• _Exercise description_:
Copy, from the material below, each line that contains the word "online".

### Information supplied

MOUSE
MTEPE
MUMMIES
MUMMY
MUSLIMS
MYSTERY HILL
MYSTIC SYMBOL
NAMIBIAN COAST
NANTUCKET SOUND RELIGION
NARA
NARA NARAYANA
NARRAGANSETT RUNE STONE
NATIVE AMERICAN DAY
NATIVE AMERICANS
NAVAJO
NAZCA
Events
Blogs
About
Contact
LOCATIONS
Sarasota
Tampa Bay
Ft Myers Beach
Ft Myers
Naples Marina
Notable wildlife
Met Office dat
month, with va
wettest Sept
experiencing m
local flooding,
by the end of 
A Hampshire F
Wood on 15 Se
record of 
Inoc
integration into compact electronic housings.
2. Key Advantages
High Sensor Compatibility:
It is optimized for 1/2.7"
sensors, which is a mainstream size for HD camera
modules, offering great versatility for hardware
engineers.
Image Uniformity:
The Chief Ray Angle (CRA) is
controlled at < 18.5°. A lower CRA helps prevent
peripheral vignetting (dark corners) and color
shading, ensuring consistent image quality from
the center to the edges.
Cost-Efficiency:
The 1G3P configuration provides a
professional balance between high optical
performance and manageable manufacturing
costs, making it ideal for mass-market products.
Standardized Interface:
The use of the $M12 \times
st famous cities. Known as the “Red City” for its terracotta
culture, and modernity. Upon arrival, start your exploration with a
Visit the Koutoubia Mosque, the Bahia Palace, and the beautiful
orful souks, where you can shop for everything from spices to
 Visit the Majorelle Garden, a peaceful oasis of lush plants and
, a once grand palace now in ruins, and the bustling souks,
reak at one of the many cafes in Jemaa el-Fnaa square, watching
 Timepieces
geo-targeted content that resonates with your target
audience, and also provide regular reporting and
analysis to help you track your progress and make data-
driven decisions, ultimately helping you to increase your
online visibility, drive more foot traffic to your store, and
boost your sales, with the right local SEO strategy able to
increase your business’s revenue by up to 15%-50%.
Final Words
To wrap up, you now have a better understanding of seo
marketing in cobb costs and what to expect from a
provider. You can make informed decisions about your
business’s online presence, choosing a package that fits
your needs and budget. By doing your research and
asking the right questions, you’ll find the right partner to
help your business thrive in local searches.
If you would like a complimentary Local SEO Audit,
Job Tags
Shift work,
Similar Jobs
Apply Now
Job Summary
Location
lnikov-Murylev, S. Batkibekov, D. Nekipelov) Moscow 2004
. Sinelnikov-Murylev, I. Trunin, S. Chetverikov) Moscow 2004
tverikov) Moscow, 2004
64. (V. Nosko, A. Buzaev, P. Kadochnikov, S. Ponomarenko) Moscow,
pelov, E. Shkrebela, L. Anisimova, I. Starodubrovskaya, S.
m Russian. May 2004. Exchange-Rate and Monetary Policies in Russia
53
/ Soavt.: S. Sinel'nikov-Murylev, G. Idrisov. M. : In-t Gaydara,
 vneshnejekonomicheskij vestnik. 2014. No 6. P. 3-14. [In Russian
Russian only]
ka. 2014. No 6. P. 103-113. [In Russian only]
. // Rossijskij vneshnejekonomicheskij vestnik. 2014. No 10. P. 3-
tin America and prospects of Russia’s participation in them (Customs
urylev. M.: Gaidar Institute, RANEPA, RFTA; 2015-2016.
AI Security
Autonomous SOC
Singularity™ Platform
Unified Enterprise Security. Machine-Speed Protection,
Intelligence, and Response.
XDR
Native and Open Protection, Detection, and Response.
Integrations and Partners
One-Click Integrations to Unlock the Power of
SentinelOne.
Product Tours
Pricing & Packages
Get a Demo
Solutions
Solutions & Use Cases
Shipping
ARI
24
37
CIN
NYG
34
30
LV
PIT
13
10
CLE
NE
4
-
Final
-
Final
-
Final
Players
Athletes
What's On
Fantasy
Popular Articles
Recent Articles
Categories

######

• _Response to the task_:
online visibility, drive more foot traffic to your store, and
business’s online presence, choosing a package that fits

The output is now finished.